The Wins group was set up to provide a safe, collaborative and strategic atmosphere for women working within sales and support at the firm. Members put on functions and mentored each other, but outside of being an official ERG.

However, PagerDuty CEO Jennifer Tejada was impressed by the group and wanted to see the platform elevated globally for all women employees. With that backing from Tejada, Kindred approached the Wins leaders to understand their secret sauce, their successes and challenges. She says:

The successes outweighed the pitfalls. It was about career mobility, and having those candid conversations and then having some support to say, I want to elevate my career in this specific area, maybe it's product development. And then they were linking up with the leaders of product development for stretch assignments.

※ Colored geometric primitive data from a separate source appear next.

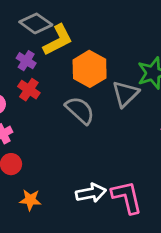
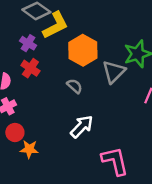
gray semicircle: (80, 110) -> (75, 86), size x0.6
white arrow: (91, 193) -> (82, 127), moved, turned -35
orange star: (30, 200) -> (29, 149), moved

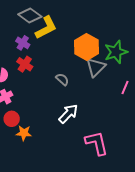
orange hexagon: (83, 50) -> (87, 47), moved

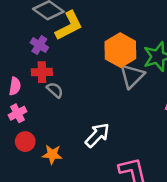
red cross: (25, 64) -> (42, 72), turned -35
gray semicircle: (62, 79) -> (55, 90), moved
orange star: (24, 133) -> (52, 154), moved

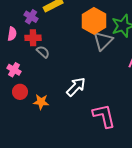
pink semicircle: (15, 86) -> (12, 34), moved
pink cross: (17, 113) -> (14, 70), turned -32

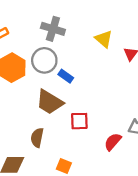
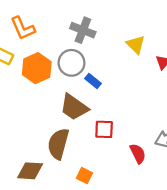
brown semicircle: (37, 138) -> (58, 144), size x1.5
red semicircle: (113, 142) -> (138, 154), turned 108

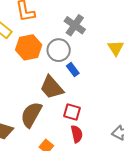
red semicircle: (138, 154) -> (77, 134), moved

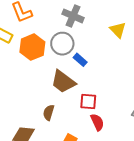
brown semicircle: (31, 115) -> (49, 113), size x0.6

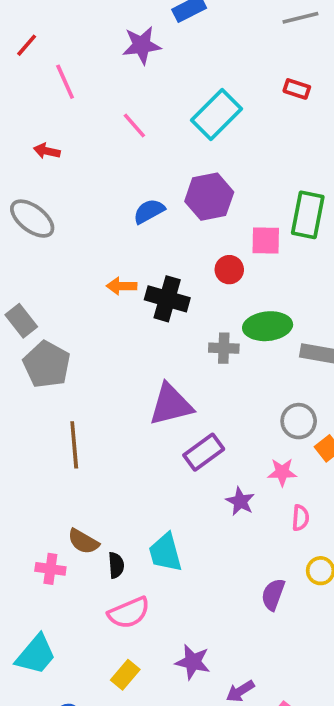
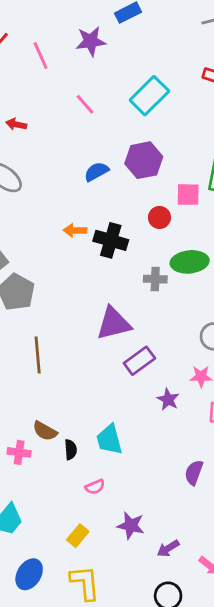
pink line: (65, 82) -> (41, 56), moved
pink semicircle: (129, 613) -> (95, 487), moved, size x0.6

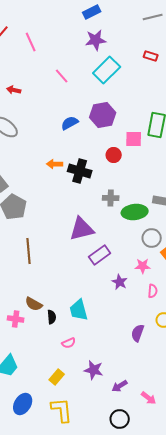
purple star: (91, 41) -> (96, 40), moved
green ellipse: (190, 262) -> (135, 212), moved

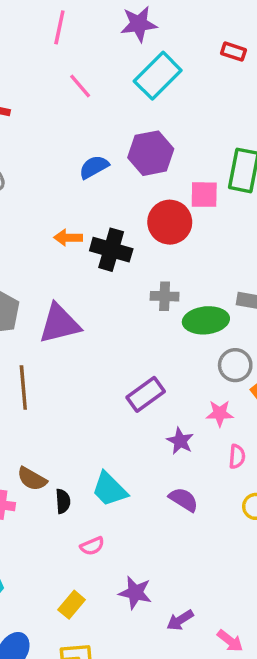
pink line: (31, 42) -> (59, 27), moved, turned 36
red circle: (114, 155) -> (170, 222), size x1.6
purple triangle: (82, 229) -> (59, 324), moved
cyan trapezoid: (79, 310) -> (109, 489), turned -30
purple semicircle: (138, 333) -> (184, 500), moved, turned 102

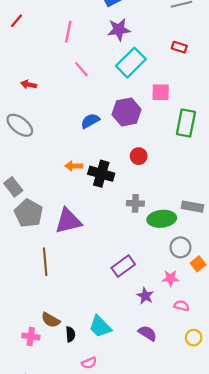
pink square: (204, 195) -> (161, 92), moved
red circle: (170, 222) -> (139, 156), size x0.6
pink semicircle: (237, 456) -> (182, 306), turned -80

We saw that was a scalable concept, and so we put it into practise. I really see this ERG as a model for what other organizations can do to help elevate the voices of women and career mobility and career architecture.

My take

I spoke to Kindred not long before PagerDuty announced its layoff plans, involving some seven percent of the headcount, mostly in the US. At the time, she expressed concern that where tech firms were cost-cutting, diversity and inclusion may be the first area that gets cut if an organization doesn’t see it as a business imperative.

When I reached out to ask how the layoffs will impact its ID&E mission, PagerDuty responded: 

Our commitment to ID&E has always been central to PagerDuty's business and will remain central as we look to the future. There is no change to our commitment as a result of the layoffs.

And during our conversation, Kindred said she hoped that firms would make any layoff decisions equitably and that underrepresented populations didn’t become the target.

Based on PagerDuty’s swift response to diginomica on the issue of whether its own headcount reduction will impact ID&E, and its firm assurances over no change to its current strategy, it sounds like the company will be taking on-board its own advice here.